Biophysical mechanism for Ras-nanocluster formation and signaling in plasma membrane

TL;DR

This paper introduces a biophysical model explaining Ras nanocluster formation through short-range attraction and long-range repulsion, aligning with experimental data and suggesting a role in high-fidelity cell signaling.

Contribution

The study presents a novel biophysical model of Ras clustering that does not rely on the assumption of a constant cluster/monomer ratio, supported by Monte Carlo simulations.

Findings

Successfully reproduces Ras clustering across various expression levels

Does not depend on lipid raft assumptions

Predicts Ras nanoclusters as high-fidelity signaling converters

Abstract

Ras GTPases are lipid-anchored G proteins which play a fundamental role in cell signaling processes. Electron micrographs of immunogold-labeled Ras have shown that membrane-bound Ras molecules segregate into nanocluster domains. Several models have been developed in attempts to obtain quantitative descriptions of nanocluster formation, but all have relied on assumptions such as a constant, expression-level independent ratio of Ras in clusters to Ras monomers (cluster/monomer ratio).
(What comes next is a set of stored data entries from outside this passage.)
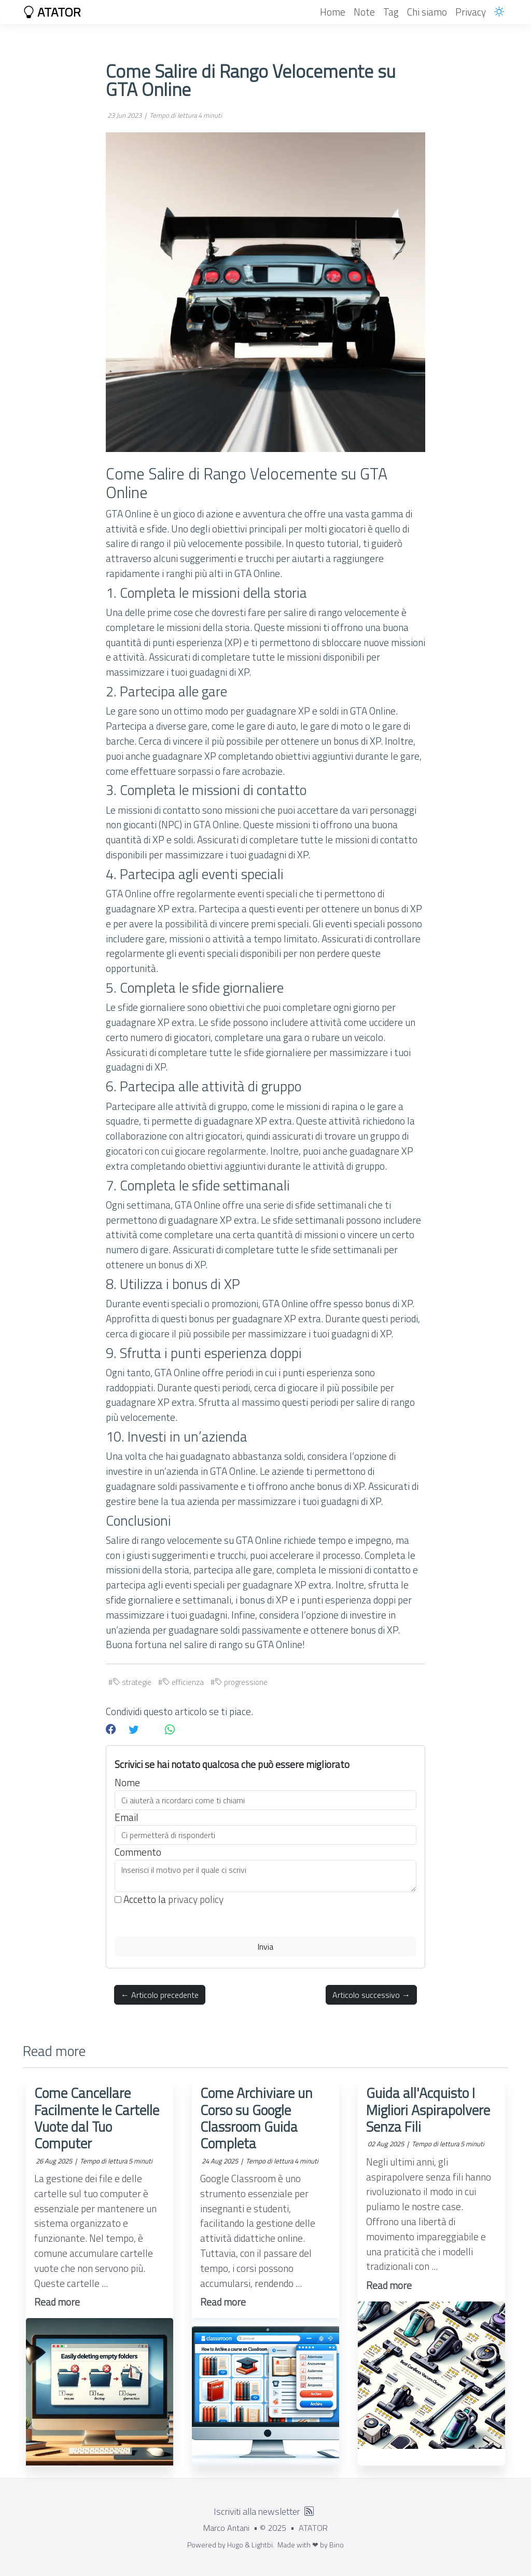  Describe the element at coordinates (160, 1995) in the screenshot. I see `← Articolo precedente [button]` at that location.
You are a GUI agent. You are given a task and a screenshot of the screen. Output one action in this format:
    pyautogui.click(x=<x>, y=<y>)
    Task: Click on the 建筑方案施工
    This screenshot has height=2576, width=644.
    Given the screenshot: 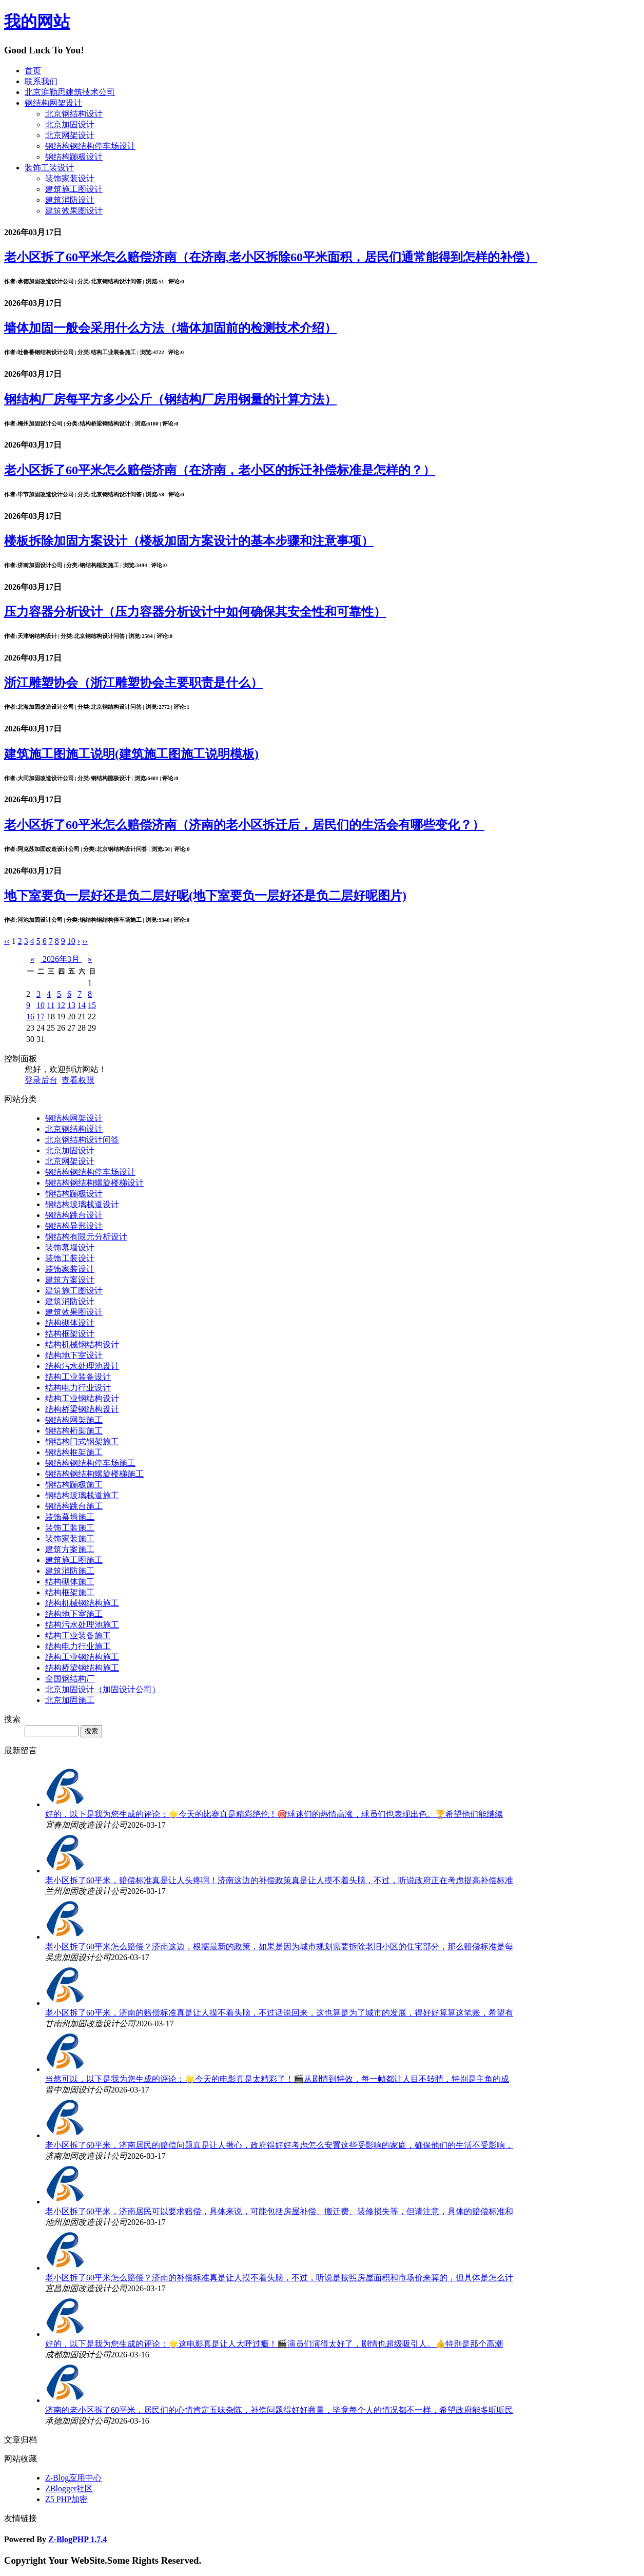 What is the action you would take?
    pyautogui.click(x=69, y=1549)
However, this assumption is inconsistent with the law of mass action. Here, we present a biophysical model of Ras clustering based on short-range attraction and long-range repulsion between Ras molecules in the membrane. To test this model, we performed Monte Carlo simulations and compared statistical clustering properties with experimental data. We find that we can recover the experimentally-observed clustering across a range of Ras expression levels, without assuming a constant cluster/monomer ratio or the existence of lipid rafts. In addition, our model makes predictions about the signaling properties of Ras nanoclusters in support of the idea that Ras nanoclusters act as an analog-digital-analog converter for high fidelity signaling.